Exercise prompt: Spot each line in the data below containing "Burj" and copy it.

Collected data:
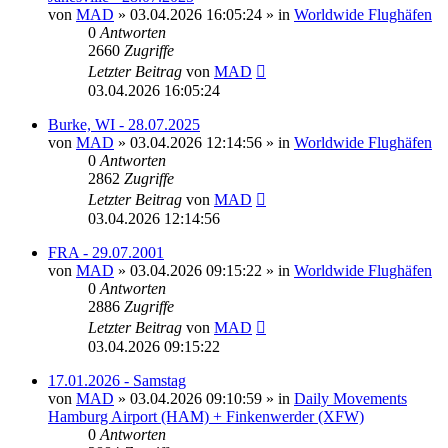
von
MAD
»
03.04.2026 16:05:24
» in
Worldwide Flughäfen
0
Antworten
2660
Zugriffe
Letzter Beitrag
von
MAD
03.04.2026 16:05:24
Burke, WI - 28.07.2025
von
MAD
»
03.04.2026 12:14:56
» in
Worldwide Flughäfen
0
Antworten
2862
Zugriffe
Letzter Beitrag
von
MAD
03.04.2026 12:14:56
FRA - 29.07.2001
von
MAD
»
03.04.2026 09:15:22
» in
Worldwide Flughäfen
0
Antworten
2886
Zugriffe
Letzter Beitrag
von
MAD
03.04.2026 09:15:22
17.01.2026 - Samstag
von
MAD
»
03.04.2026 09:10:59
» in
Daily Movements
Hamburg Airport (HAM) + Finkenwerder (XFW)
0
Antworten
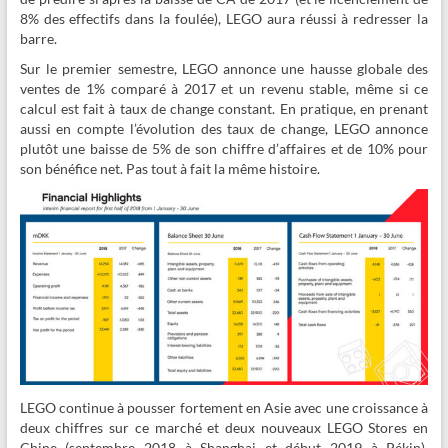
8% des effectifs dans la foulée), LEGO aura réussi à redresser la
barre.
Sur le premier semestre, LEGO annonce une hausse globale des
ventes de 1% comparé à 2017 et un revenu stable, même si ce
calcul est fait à taux de change constant. En pratique, en prenant
aussi en compte l’évolution des taux de change, LEGO annonce
plutôt une baisse de 5% de son chiffre d’affaires et de 10% pour
son bénéfice net. Pas tout à fait la même histoire.
LEGO continue à pousser fortement en Asie avec une croissance à
deux chiffres sur ce marché et deux nouveaux LEGO Stores en
Chine (septembre 2018 à Shanghai et début 2019 à Pékin).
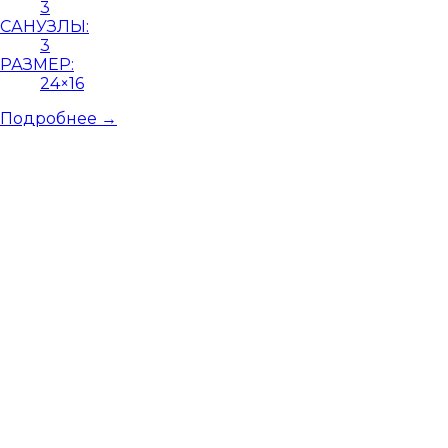
3
САНУЗЛЫ:
3
РАЗМЕР:
24×16
Подробнее →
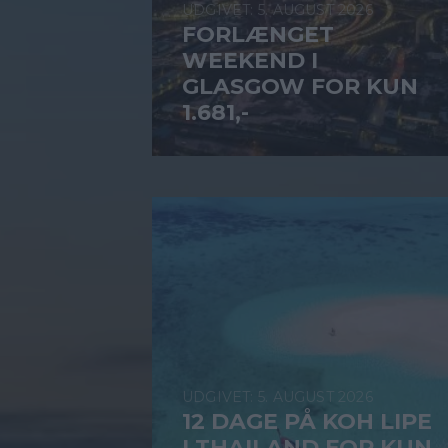
5. AUGUST 2026
FORLÆNGET
WEEKEND I
GLASGOW FOR KUN
1.681,-
5. AUGUST 2026
12 DAGE PÅ KOH LIPE
I THAILAND FOR KUN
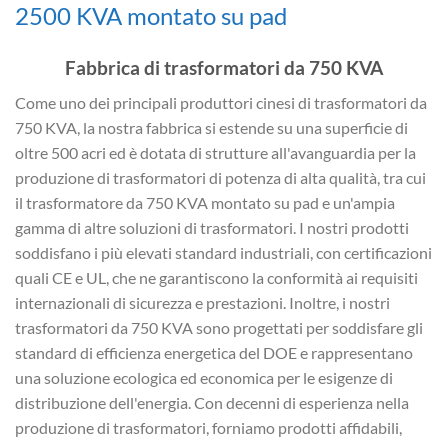
2500 KVA montato su pad
Fabbrica di trasformatori da 750 KVA
Come uno dei principali produttori cinesi di trasformatori da
750 KVA, la nostra fabbrica si estende su una superficie di
oltre 500 acri ed è dotata di strutture all'avanguardia per la
produzione di trasformatori di potenza di alta qualità, tra cui
il trasformatore da 750 KVA montato su pad e un'ampia
gamma di altre soluzioni di trasformatori. I nostri prodotti
soddisfano i più elevati standard industriali, con certificazioni
quali CE e UL, che ne garantiscono la conformità ai requisiti
internazionali di sicurezza e prestazioni. Inoltre, i nostri
trasformatori da 750 KVA sono progettati per soddisfare gli
standard di efficienza energetica del DOE e rappresentano
una soluzione ecologica ed economica per le esigenze di
distribuzione dell'energia. Con decenni di esperienza nella
produzione di trasformatori, forniamo prodotti affidabili,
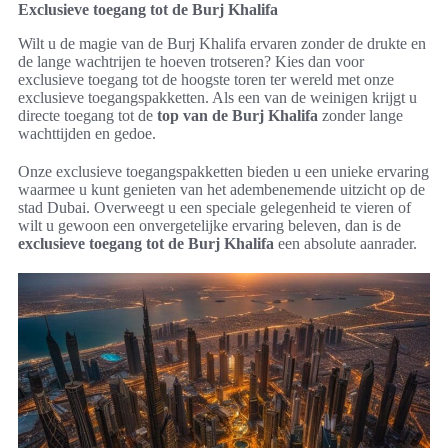
Exclusieve toegang tot de Burj Khalifa
Wilt u de magie van de Burj Khalifa ervaren zonder de drukte en
de lange wachtrijen te hoeven trotseren? Kies dan voor
exclusieve toegang tot de hoogste toren ter wereld met onze
exclusieve toegangspakketten. Als een van de weinigen krijgt u
directe toegang tot de
top van de Burj Khalifa
zonder lange
wachttijden en gedoe.
Onze exclusieve toegangspakketten bieden u een unieke ervaring
waarmee u kunt genieten van het adembenemende uitzicht op de
stad Dubai. Overweegt u een speciale gelegenheid te vieren of
wilt u gewoon een onvergetelijke ervaring beleven, dan is de
exclusieve toegang tot de Burj Khalifa
een absolute aanrader.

Result for this exercise:
Exclusieve toegang tot de Burj Khalifa
Wilt u de magie van de Burj Khalifa ervaren zonder de drukte en
top van de Burj Khalifa
exclusieve toegang tot de Burj Khalifa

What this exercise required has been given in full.